Friday, April 24th, 2009
The Celebrated Snot Bubble of Humboldt County
We grow our snot bubbles as big as our redwood trees in Humboldt County, Calif. Well, proportionally speaking, anyway. I’m not suggesting a 370-foot-tall snot bubble will be featured in Ghostbusters 3.
That’s a Nosefrida tube my wife is holding, using it to blow life into this bubble. The snot is courtesy of my 1-year-old son.
The neat thing is how difficult it was to sever the Nosefrida from the bubble… thick like rubber. And afterward, it wouldn’t pop. We eventually put it in our diaper pail and I presume the next thing we tossed inside popped it.
I’m thinking of this because I’m fairly sick at the moment. For those keeping score, my sense of taste is returning! Cheese has flavor once again. And I totally smell the unholy odor that our microwave gives off since I burned popcorn in it last week, you know, because I couldn’t smell the fine white vapor-like smoke that was neatly contained inside that furious burn chamber.
(It was dried corn still on the cob… You can microwave it to popping temperature if you are careful, but make sure your nose is working first.)
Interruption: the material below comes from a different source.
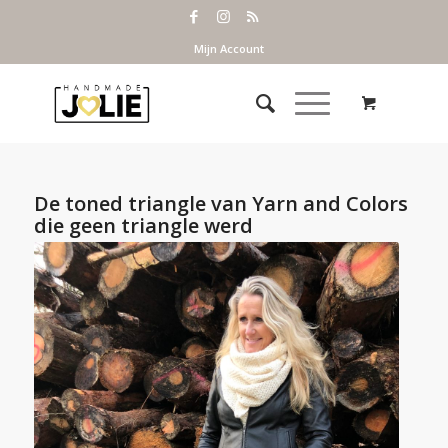
Mijn Account
De toned triangle van Yarn and Colors
die geen triangle werd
Someone should invent a microwave that lets you access the interior parts (where the fan is located) for cleaning. A dad makes one little mistake and the whole machine is shot, unless you can pawn it off on someone with anosmia.
This is the second microwave lost to popcorn, although the last one was regular microwave popcorn. Yes, it takes a special kind of stupid to burn microwave popcorn. I apparently set the time wrong before walking away. And no, I didn’t let it cook for the full 30 minutes.